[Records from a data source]
---------------
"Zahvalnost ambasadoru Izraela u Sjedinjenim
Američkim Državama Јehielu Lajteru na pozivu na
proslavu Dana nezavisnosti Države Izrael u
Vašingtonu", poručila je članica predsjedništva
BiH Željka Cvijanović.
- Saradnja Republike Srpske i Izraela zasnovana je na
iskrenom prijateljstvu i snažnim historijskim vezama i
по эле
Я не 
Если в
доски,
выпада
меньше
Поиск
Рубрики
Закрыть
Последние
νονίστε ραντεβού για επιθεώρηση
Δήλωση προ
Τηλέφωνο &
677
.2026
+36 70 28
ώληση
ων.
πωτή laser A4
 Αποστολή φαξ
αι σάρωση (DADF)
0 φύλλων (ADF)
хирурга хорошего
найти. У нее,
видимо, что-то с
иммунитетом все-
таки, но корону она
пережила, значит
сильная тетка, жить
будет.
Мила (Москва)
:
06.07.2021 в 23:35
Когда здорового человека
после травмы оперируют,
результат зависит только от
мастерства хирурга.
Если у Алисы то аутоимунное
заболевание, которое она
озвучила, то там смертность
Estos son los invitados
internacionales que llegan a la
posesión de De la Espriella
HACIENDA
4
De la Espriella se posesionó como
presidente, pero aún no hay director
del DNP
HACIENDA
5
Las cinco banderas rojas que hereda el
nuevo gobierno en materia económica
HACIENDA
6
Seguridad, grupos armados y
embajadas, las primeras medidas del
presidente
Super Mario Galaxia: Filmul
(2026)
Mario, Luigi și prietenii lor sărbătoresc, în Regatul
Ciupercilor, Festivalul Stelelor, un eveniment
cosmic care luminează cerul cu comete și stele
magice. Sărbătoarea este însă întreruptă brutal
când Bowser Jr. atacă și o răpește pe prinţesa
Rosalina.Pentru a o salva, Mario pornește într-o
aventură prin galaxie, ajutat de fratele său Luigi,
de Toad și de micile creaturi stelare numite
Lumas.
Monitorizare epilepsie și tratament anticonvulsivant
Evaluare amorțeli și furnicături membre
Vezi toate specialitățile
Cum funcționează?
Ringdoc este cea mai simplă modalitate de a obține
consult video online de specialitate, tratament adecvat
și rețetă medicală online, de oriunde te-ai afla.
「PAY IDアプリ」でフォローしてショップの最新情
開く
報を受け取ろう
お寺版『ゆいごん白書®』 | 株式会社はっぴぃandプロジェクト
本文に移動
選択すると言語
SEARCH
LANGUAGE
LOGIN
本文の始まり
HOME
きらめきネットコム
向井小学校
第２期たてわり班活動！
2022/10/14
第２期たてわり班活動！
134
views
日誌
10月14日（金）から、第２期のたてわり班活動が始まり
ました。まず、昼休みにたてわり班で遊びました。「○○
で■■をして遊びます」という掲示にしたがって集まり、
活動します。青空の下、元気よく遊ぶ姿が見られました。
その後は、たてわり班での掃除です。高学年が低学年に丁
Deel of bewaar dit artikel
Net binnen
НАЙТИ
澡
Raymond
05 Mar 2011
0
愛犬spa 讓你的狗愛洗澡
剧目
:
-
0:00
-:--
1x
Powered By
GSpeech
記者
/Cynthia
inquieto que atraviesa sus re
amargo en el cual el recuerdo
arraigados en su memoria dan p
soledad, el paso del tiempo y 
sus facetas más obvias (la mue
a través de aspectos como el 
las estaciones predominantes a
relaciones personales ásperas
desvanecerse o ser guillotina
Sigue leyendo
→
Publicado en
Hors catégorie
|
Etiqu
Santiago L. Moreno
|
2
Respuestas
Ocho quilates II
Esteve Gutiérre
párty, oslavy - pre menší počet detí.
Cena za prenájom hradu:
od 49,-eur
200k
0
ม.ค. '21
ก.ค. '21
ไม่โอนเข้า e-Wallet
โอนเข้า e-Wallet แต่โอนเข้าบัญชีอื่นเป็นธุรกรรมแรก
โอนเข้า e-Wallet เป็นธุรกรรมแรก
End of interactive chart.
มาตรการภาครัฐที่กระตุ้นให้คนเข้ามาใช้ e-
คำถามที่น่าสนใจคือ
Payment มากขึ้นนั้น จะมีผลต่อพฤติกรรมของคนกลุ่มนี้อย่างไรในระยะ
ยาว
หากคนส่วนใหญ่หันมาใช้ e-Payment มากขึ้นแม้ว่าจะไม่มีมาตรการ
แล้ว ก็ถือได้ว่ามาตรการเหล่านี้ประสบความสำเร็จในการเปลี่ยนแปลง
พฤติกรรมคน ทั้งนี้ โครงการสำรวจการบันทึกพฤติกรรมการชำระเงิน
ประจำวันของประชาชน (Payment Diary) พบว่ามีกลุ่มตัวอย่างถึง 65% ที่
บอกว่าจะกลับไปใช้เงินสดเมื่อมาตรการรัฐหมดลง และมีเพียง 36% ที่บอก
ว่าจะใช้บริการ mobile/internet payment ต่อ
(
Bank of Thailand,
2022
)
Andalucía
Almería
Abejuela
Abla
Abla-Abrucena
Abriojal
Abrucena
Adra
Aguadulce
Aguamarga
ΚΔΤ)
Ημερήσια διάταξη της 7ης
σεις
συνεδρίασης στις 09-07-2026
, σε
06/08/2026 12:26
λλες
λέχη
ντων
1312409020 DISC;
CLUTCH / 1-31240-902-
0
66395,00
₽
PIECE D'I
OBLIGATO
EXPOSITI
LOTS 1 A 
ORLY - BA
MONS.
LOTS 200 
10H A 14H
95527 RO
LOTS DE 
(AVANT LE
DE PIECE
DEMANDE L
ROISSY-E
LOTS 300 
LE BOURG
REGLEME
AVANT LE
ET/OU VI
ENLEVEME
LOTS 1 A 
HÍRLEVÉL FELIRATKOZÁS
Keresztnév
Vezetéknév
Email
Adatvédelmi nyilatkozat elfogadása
---------------
§ WHAT THE TASK ASKS:
If a line falls between the first line of the entries and the line containing "Если у Алисы то аутоимунное", or is one of those two, restate it word for word; leave all other lines out.

§ SOLUTION TO THIS EXERCISE:
"Zahvalnost ambasadoru Izraela u Sjedinjenim
Američkim Državama Јehielu Lajteru na pozivu na
proslavu Dana nezavisnosti Države Izrael u
Vašingtonu", poručila je članica predsjedništva
BiH Željka Cvijanović.
- Saradnja Republike Srpske i Izraela zasnovana je na
iskrenom prijateljstvu i snažnim historijskim vezama i
по эле
Я не 
Если в
доски,
выпада
меньше
Поиск
Рубрики
Закрыть
Последние
νονίστε ραντεβού για επιθεώρηση
Δήλωση προ
Τηλέφωνο &
677
.2026
+36 70 28
ώληση
ων.
πωτή laser A4
 Αποστολή φαξ
αι σάρωση (DADF)
0 φύλλων (ADF)
хирурга хорошего
найти. У нее,
видимо, что-то с
иммунитетом все-
таки, но корону она
пережила, значит
сильная тетка, жить
будет.
Мила (Москва)
:
06.07.2021 в 23:35
Когда здорового человека
после травмы оперируют,
результат зависит только от
мастерства хирурга.
Если у Алисы то аутоимунное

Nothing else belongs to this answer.